Categories
Good Life People

Reset

In general, I find it easy to focus on the good stuff, the warm, fluffy, happy notes in life. I started this blog as a means of doing so and sharing those moments with others.

I also believe in the value of honest observations. Life isn’t always smiley faces and puppy dogs. Sometimes, life contains disturbing and discouraging news, front and center, ominous and unsettling. In those moments, finding the good and keeping it in focus requires a conscious effort.

Not long ago, I learned of an organization called Alice’s Kids. They have a simple goal: making things better for kids, with the perspective that a little help goes a long way. They provide targeted donations through their partnership with teachers and social workers who make requests on behalf of the children they know. For example, a teacher might be aware that a child wants to join the school band, but the family can’t pay for the required uniform shoes. Alice’s Kids provides the teacher with the means to purchase the shoes, staying in the background and allowing the teacher to take care of the details so that the experience is personalized to the child.

The Alice’s Kids story starts with a woman, Alice Reilly Fitzsimmons, who always did her best to manage through difficult circumstances in her life. Sometimes, she’d scrape a few extra dollars together to buy her children something new, clothing or other items they couldn’t normally afford, thrilled to be able to create a special moment for her family. As she got older, she continued to do what she could for the people around her, small gifts of love and care. Her adult children’s memories of their childhood and their love and respect for their mother’s generous spirit inspired them to create Alice’s Kids.

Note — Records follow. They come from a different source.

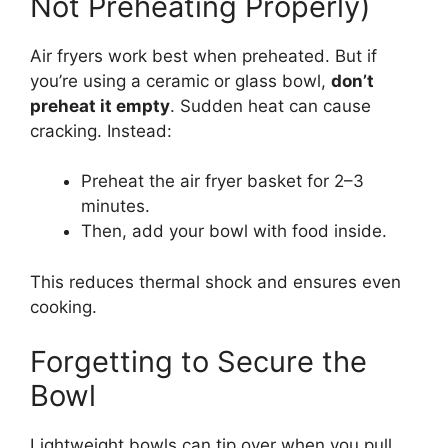
Not Preheating Properly)
Air fryers work best when preheated. But if
you’re using a ceramic or glass bowl,
don’t
preheat it empty
. Sudden heat can cause
cracking. Instead:
Preheat the air fryer basket for 2–3
minutes.
Then, add your bowl with food inside.
This reduces thermal shock and ensures even
cooking.
Forgetting to Secure the
Bowl
Lightweight bowls can tip over when you pull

In 2020, Alice’s Kids spent $265,440 to help 6005 children. This year, thanks to donors and increased awareness of Alice’s Kids mission, they’ve almost doubled their impact. If you’d like to know more about Alice’s story and how you can contribute to the work they do, please visit their website: https://aliceskids.org.

It’s unwise to live in denial, to pretend that troubling and sinister elements don’t exist in this world. We can’t allow ourselves to ignore reality. Organizations like Alice’s Kids, however, remind me that the good exists, always. That is what is most deserving of our time, our energy, and our rewards.

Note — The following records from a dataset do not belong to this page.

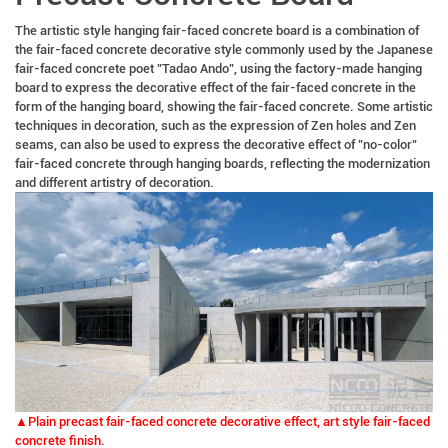
The artistic style hanging fair-faced concrete board is a combination of
the fair-faced concrete decorative style commonly used by the Japanese
fair-faced concrete poet "Tadao Ando", using the factory-made hanging
board to express the decorative effect of the fair-faced concrete in the
form of the hanging board, showing the fair-faced concrete. Some artistic
techniques in decoration, such as the expression of Zen holes and Zen
seams, can also be used to express the decorative effect of "no-color"
fair-faced concrete through hanging boards, reflecting the modernization
and different artistry of decoration.
▲Plain precast fair-faced concrete decorative effect, art style fair-faced
concrete finish.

Here’s to the reset, the shift in focus from the painful to the positive, that helps us move forward.

Categories
Family Good Life

Potential

My father loved going to garage and estate sales.

Most every weekend during the last few years of his life, he built his weekend schedule around his sale tours. Each time I visited him, he’d have something new to show me. Sometimes, it was a large item, such as a rug, or a painting, or a piece of furniture. Other times, it was less significant, a trinket or bauble that caught his eye.

He especially loved to collect fishing poles. When he died, he left behind two large racks of poles, everything from basic and new to those that were weathered and experienced, full of memories of water and fish and hours at the pier, or on the boat, or in the salty surf.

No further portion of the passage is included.